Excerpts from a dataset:
------------------------------------------------------------
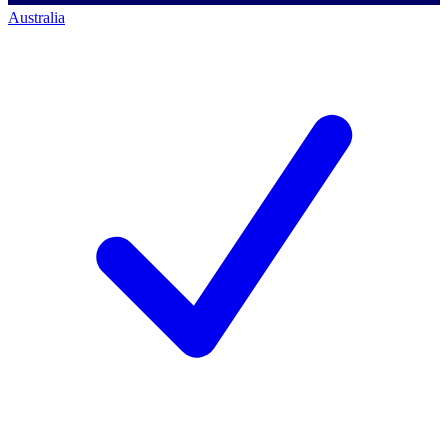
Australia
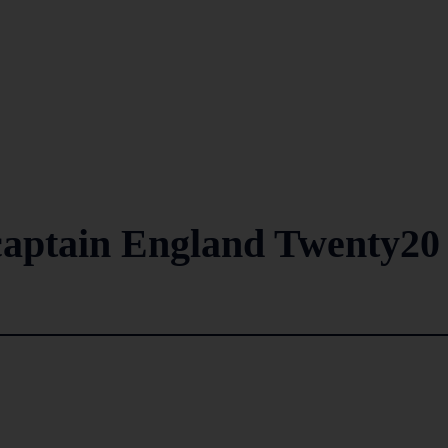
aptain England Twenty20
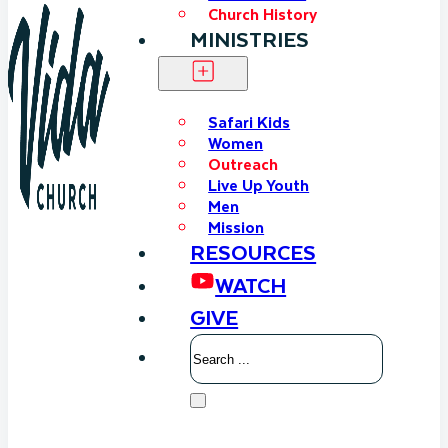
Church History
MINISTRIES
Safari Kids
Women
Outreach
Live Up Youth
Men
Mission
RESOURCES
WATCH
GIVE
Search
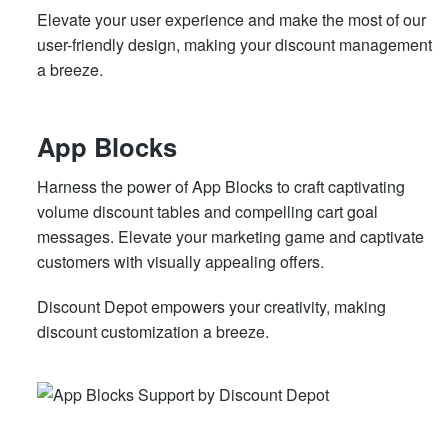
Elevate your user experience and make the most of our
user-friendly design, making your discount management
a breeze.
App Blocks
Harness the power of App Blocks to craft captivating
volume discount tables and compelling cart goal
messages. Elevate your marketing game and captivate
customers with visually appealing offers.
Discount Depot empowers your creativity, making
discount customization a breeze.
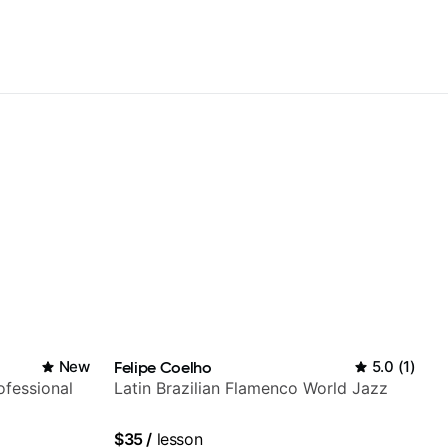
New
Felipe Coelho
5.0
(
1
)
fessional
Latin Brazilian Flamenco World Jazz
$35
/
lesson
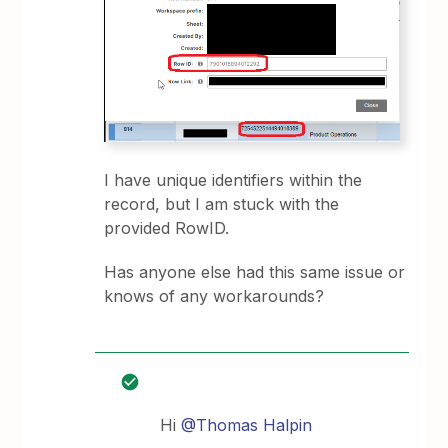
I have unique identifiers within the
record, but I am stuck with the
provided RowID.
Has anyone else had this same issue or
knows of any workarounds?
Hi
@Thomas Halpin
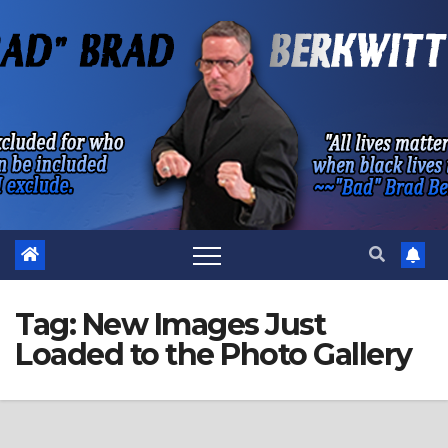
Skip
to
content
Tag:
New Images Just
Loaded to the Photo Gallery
------------------------------------------------------------
ABOUT THIS EXERCISE | Which lines run from the one holding "user-friendly design, making" through the one holding "messages. Elevate your" in the records above? Repeat them exactly, both included, and nothing more.

RESPONSE BELOW |
user-friendly design, making your discount management
a breeze.
App Blocks
Harness the power of App Blocks to craft captivating
volume discount tables and compelling cart goal
messages. Elevate your marketing game and captivate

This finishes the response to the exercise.